Такое у нас бывает, Валера, сверху позвонили внизу засуетились. Сдает наш Толик, но, видать, нагоняй зарядили, теперь к нам по цепочке. Ну что, стажер, Василий с улыбкой глянул на Панько, вот тебе и первая ласточка, садись, вникай, пиши бумагу. Фабула такая: мы как бы согласны, что он виноват, но дело давнее, может, он как бы и не виноват, мы, конечно, этого дела так не оставим, но наказать по всей строгости не можем, компенсация справедлива, однако юридически выполнить ее нельзя. Но реабилитировать невинных можно.

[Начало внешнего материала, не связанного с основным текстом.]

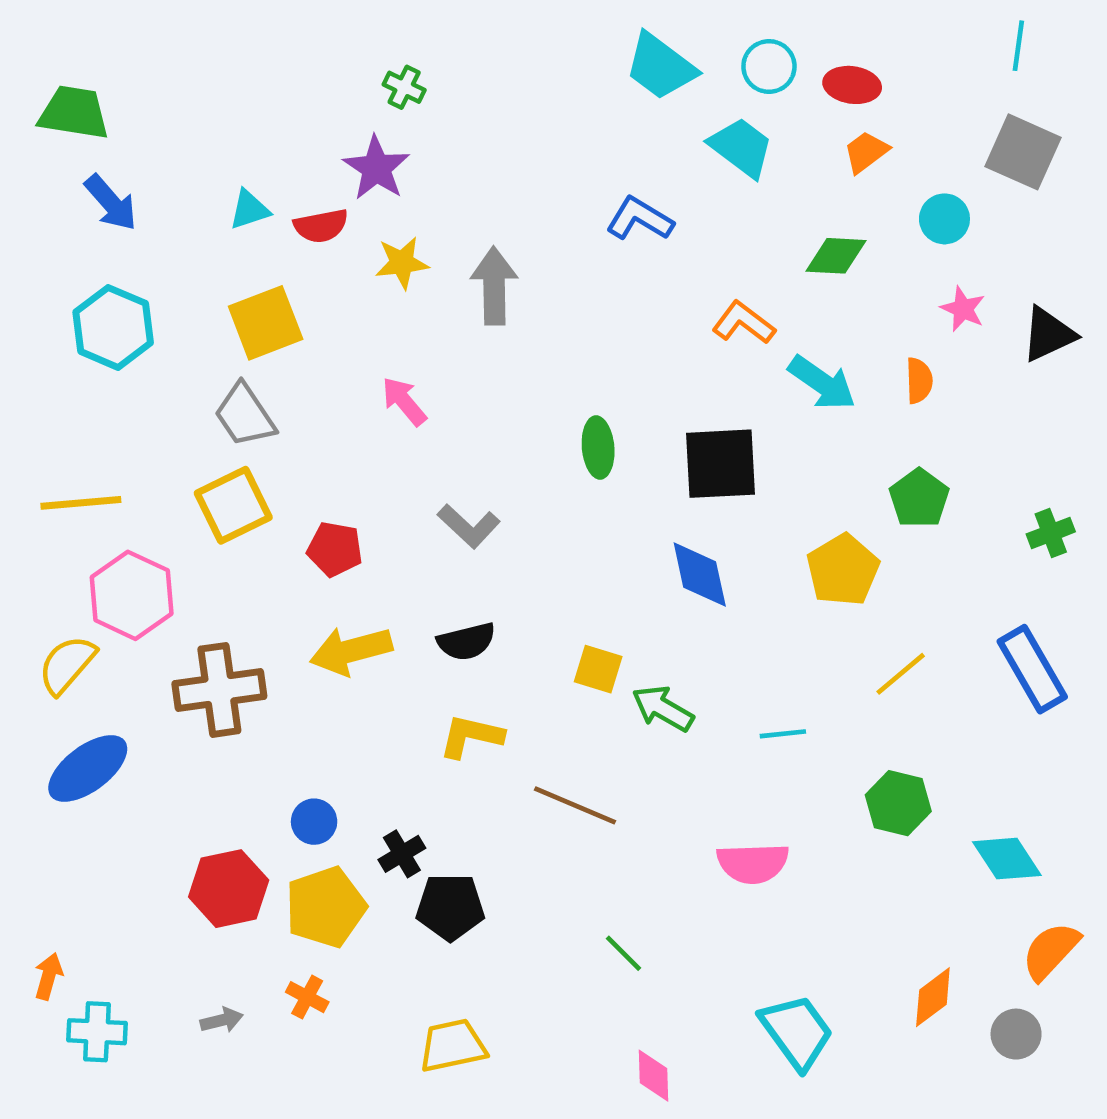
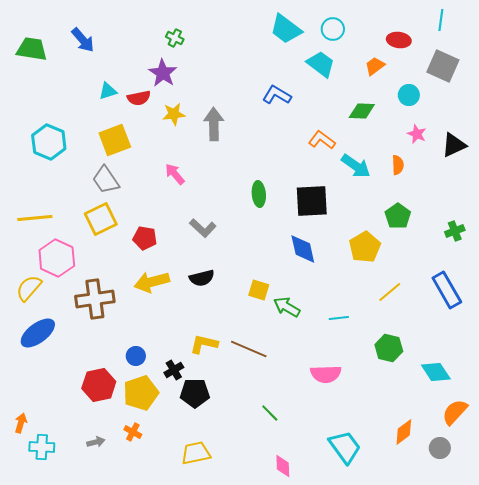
red ellipse: (852, 85) -> (399, 40), moved
blue arrow: (111, 203) -> (83, 40), moved
yellow L-shape: (471, 736) -> (204, 344), moved

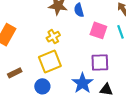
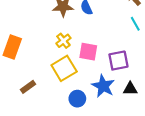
pink square: (98, 30) -> (88, 52), moved
blue circle: (42, 86) -> (77, 99), moved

Логика, товарищ майор, безупречна, Ольга с восхищением посмотрела на Василия. По интонации, по тембру голоса, по этому взгляду Панько как завсегдатай самых разных френдзон уже примерно понял расстановку сил в намечавшемся любовном треугольнике. Его угол будет, как обычно, тупым. Хотя ради спортивного интереса можно потягаться за внимание товарища капитана Ольги Черновой.
***
Панько слушал радио на телефоне. Скажи это кому лет двадцать назад абсурд, да и только, но двадцать первый век уверенно шагнул в панельную девятиэтажку, а заодно и в квартиру Панько. Хотя, с другой стороны, все: и дом, и квартира, и сам Панько, прочно застряло в девяностых. Нехитрый ужин Валерия состоял из одного блюда, точнее, из полублюда в роли ужина выступал недобитый завтрак, сосиска и макарики. Был еще лучик света в темном царстве бутылочка светлого оригинального. Сейчас пиво займет чашку, в которой утром был чай (с бокалом хозяин давно не заморачивался), и начнется известная песня с просмотром профилей в социальных сетях, прежде всего профиля Лидии. «Все-таки надо подумать о спортзале», сам себе предложил Панько, глядя на рекламу фитнес-клуба. Потом еще эти гондольеры с ладьи Может, и с Лидой был бы поувереннее. Щелк, щелк мышка работала, показывая Панько одни и те же фото в сотый раз. «Спать»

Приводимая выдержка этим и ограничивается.